People are angry over the water taken out of the basin to grow alfalfa and pistachio crops.

Gleason was lambasted by people in Inyokern over the issue, Swett said, and immediately came up with the idea of creating a nonprofit agency to operate as a venue for both sides to seek consensus.

"He is a very fast understudy," Swett said.

Chip Holloway, Ridgecrest's mayor pro-tem and one of Gleason's opponents in the June primary, agrees.

"Can Mick get up to speed? Sure. Everybody has a first year," said Holloway, who has endorsed Ashburn.

But that is a critical difference between Ashburn and Gleason, he said -- Ashburn doesn't need to get up to speed.

"I consider Mick and Roy both friends. I consider Mick a hero for his service," Holloway said. But "you've got to bring Roy back for his experience."

But Swett said Ashburn hasn't even engaged in the water dispute.

Ridgecrest, Holloway said, needs Gleason to focus his own considerable experience in fighting for new industry and growth in the desert community, not be supervisor.

"For me the best thing for Ridgecrest is to have Mick to remain in his role as a leader of the China Lake Alliance," Holloway said. "(His) ability to advocate for China Lake as a supervisor is diminished."

But Charlon and others say Gleason's outsider's status is exactly why he's better for the job.

Tom Wiknich, who worked on the base and now owns a gun shop in Ridgecrest, said Gleason's get-things-done attitude and charisma will carry him through.

"I see Mick having a little bit of an advantage because he's not a career politician," Wiknich said. "He's going into politics for sincere reasons. We need his experience in figuring out how to run the county in an efficient way."


Observers say Gleason hurt his chances of winning, even in Ridgecrest, by hiring Bakersfield political consultant Mark Abernathy to run his campaign.
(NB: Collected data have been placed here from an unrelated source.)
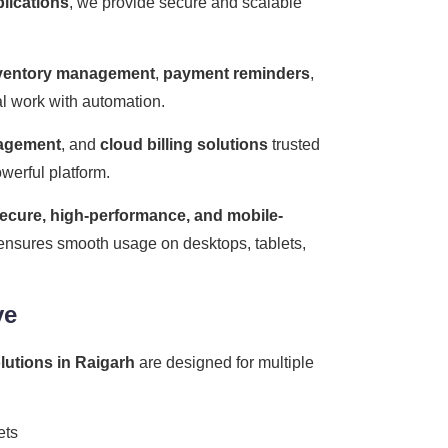
plications
, we provide secure and scalable
ventory management
,
payment reminders
,
ual work with automation.
nagement
, and
cloud billing solutions
trusted
werful platform.
ecure, high-performance, and mobile-
m ensures smooth usage on desktops, tablets,
ve
olutions in Raigarh
are designed for multiple
ets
"Mick was advised before he ran to run as his own man," Holloway said. "Mick's words to me were, 'Abernathy wins races.'"

People were turned off, Holloway said, when another Abernathy candidate, Pedro Rios, and his supporters launched what some saw as underhanded attacks against the man Gleason and Ashburn want to replace -- 16-year Kern County Supervisor Jon McQuiston.

In June, Rios knocked McQuiston out of the primary contest to represent the 32nd Assembly District. During the campaign, Holloway said, Rios' campaign and its supporters characterized McQuiston as having spent his career on the public payroll.

Folks in the 1st District are fond of McQuiston, a longtime Ridgecrest resident who also is ex-military and has fought to protect east Kern's military bases from federal funding cuts, Holloway said.

"Mick Gleason was part of a group that actively went against Jon McQuiston," Holloway said. "I think it was from his campaign, not necessarily Mick personally."

Ridgecrest Mayor Ronald Carter, Holloway and two of the three other Ridgecrest City Council members have endorsed Ashburn.

Gleason said he is running as his own man and the idea that Abernathy is a problem for him is a red herring.

Gleason said he doesn't believe the animosity Holloway mentions is widespread.

"There may be a small sphere of influence around Chip" that believe it, Gleason said. "I had zero impact on Jon's campaign. I think there are opponents who are grabbing that Abernathy bat and beating me over the head with it."